An. Med. Interna (Madrid) vol.23 no.2  feb. 2006

 

CARTAS AL DIRECTOR

 

Infundibuloneurohipofisitis linfocítica como causa de diabetes insípida

 

 

G. Alonso

Servicio de Endocrinología. Hospital Universitario San Cecilio. Granada

 

Sr. Director:

La diabetes insípida central (DIC) adquirida se caracteriza por una deficiencia total o parcial de la vasopresina, hormona peptídica almacenada y secretada por la neurohipófisis que interviene en la regulación del equilibrio hidroelectrolítico. Dicha deficiencia puede ser consecuencia de diversos cuadros etiológicos, como tumores sólidos selares y supraselares, cirugía hipotálamo-hipofisaria, traumatismos craneoencefálicos, infecciones (TBC, blastomicosis, etc.), enfermedades granulomatosas (sarcoidosis, granulomatosis de Wegener, histiocitosis de células de Langerhans), entre otras. Cuando no se encuentran causas obvias de DIC, los casos suelen considerarse como idiopáticos.

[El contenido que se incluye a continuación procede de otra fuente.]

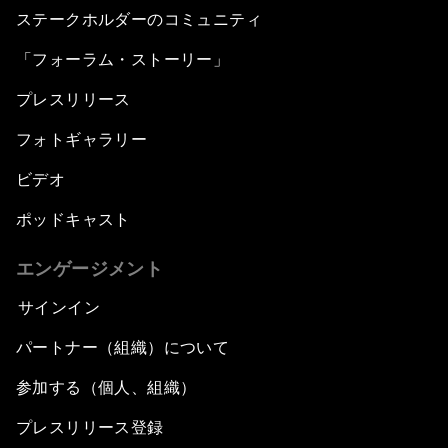
ステークホルダーのコミュニティ
「フォーラム・ストーリー」
プレスリリース
フォトギャラリー
ビデオ
ポッドキャスト
エンゲージメント
サインイン
パートナー（組織）について
参加する（個人、組織）
プレスリリース登録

Se presenta el caso de una mujer de 54 años con antecedente de hipotiroidismo primario autoinmune (tiroiditis de Hashimoto) de 5 años de evolución, en tratamiento sustitutivo con levotiroxina 100 mcg/día, que comienza con poliuria y polidipsia progresivas de hasta 6-8 litros/día e hipernatremia (sodio plasmático 147-155 mEq/L). Los antecedentes médicos, exploración física y pruebas complementarias no orientaban hacia una etiología concreta de diabetes insípida. Tras su ingreso hospitalario se realizó test de deprivación acuosa confirmando el diagnóstico de diabetes insípida central completa. Se efectuó resonancia nuclear magnética (RM) cerebral con hallazgo de un evidente engrosamiento del tallo hipofisario (6 mm) y ausencia de la señal hiperintensa de la neurohipófisis, sin evidencias de lesiones tumorales, infiltrativas u otras (Fig. 1). Luego de la instauración del tratamiento con desmopresina oral (0,2 mg diarios) la paciente mantuvo una diuresis de 2-3 litros/24 h con normalización de la natremia y la osmolalidad plasmática y urinaria. Se realizó RM de control a los 6 meses, observando persistencia del engrosamiento del tallo hipofisario sin cambios significativos.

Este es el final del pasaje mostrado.